Старик предложил вызвать врача, но я отказался. Знаю наперёд все, что он скажет: лежать, стрептоцид, полоскание, согревающий компресс. Может быть, ещё горячее молоко со сливочным маслом.
По радио передавали совхозные новости. Во многих бригадах жатва подходила к концу. Молоденький женский голос, мне показалось, Линёвой, секретарши директора, назвал передовые бригады.
— Жена участкового? — спросил я у сторожа, хлопотавшего возле меня.
— Галка. Она, — кивнул Савелий Фомич.
— «…Парад отстающих опять возглавляет бригада Шамоты. На её участке убрано зёрна всего лишь с пятидесяти четырех с половиной процентов запланированной площади…».
— Вот завёл порядки, — проворчал сторож.
— Кто? — спросил я.
— Ильин, кому ещё. Мало на совещаниях головомойку устраивают, нет, надо перед всеми людьми срамить…
— «…Видно, работникам этой бригады понравилось ехать на осле…» — задорно проговорила дикторша.
— Ишь изгаляются… Никакого стыда нету, — негодовал Савелий Фомич.
— Что, у вас в хозяйстве разве есть ослы? — полюбопытствовал я.
— Шаржа, так, кажись, называется, — пояснил сторож. — Кто впереди — это, значит, на спутнике несётся.
А кто хуже всех — на осле.
— Наглядная агитация, — сказал я.
— Не агитация, а сплошное издевательство. Откуда Шамоте план взять? Там, видишь ли, в прошлый год ребята молодые поднабрались. Хорошая бригада была. И футбольная команда почти вся из них… Чего Ильин этот взъелся на Шамоту, не знаю. А только месяц назад, аккурат перед самой косовицей, главный агроном почти всех их парней в город угнал. Учиться на механизаторов. Вот и оголили бригаду.
— Только из этой?
— Из других тоже. Но по одному-два человека. А тут — разом дюжину лучших работников. Это зачем человеку три года кряхтеть над книжками-чтобы руль трактора держать? Так, для городского баловства. Ить за счёт совхозных денежек. Теперь над бригадиром насмехаются…
— Неужели главный агроном не подумал, не укрепил другими кадрами?
— Подумал, укрепил! На него как найдёт.

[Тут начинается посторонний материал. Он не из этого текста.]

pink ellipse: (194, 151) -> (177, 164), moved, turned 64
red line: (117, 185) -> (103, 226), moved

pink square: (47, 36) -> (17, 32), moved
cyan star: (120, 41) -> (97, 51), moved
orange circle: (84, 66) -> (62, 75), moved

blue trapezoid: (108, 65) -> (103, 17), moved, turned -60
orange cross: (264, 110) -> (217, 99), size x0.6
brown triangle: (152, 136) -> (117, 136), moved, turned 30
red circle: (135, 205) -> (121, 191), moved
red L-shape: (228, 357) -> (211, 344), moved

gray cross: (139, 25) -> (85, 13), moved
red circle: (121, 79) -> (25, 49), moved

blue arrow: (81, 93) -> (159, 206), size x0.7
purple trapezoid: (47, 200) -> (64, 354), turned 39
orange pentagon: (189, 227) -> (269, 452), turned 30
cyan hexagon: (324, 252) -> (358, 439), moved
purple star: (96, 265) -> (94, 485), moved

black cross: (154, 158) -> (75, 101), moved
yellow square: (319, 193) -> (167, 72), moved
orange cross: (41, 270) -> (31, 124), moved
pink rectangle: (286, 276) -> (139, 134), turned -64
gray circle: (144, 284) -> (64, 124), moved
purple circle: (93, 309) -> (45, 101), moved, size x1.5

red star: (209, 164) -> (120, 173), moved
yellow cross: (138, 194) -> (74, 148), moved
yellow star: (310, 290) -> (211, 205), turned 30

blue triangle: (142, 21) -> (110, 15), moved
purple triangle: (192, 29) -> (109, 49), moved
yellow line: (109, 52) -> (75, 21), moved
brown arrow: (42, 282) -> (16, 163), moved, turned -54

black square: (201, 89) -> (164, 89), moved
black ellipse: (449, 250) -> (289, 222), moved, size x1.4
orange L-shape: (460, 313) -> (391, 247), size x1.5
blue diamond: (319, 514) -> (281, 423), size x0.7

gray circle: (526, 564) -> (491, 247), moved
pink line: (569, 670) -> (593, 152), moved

Одному прямо ковровую дорожку стелет, а другому-кукиш с маслом, прости меня, господи… А футбол теперича — тю-тю, плакали наши награды. — Я вспомнил про вымпел за первое место в районных соревнованиях, красующийся в кабинете директора. — Говорили Емельяну Захаровичу: круто берет наш главный. Что об стенку горох…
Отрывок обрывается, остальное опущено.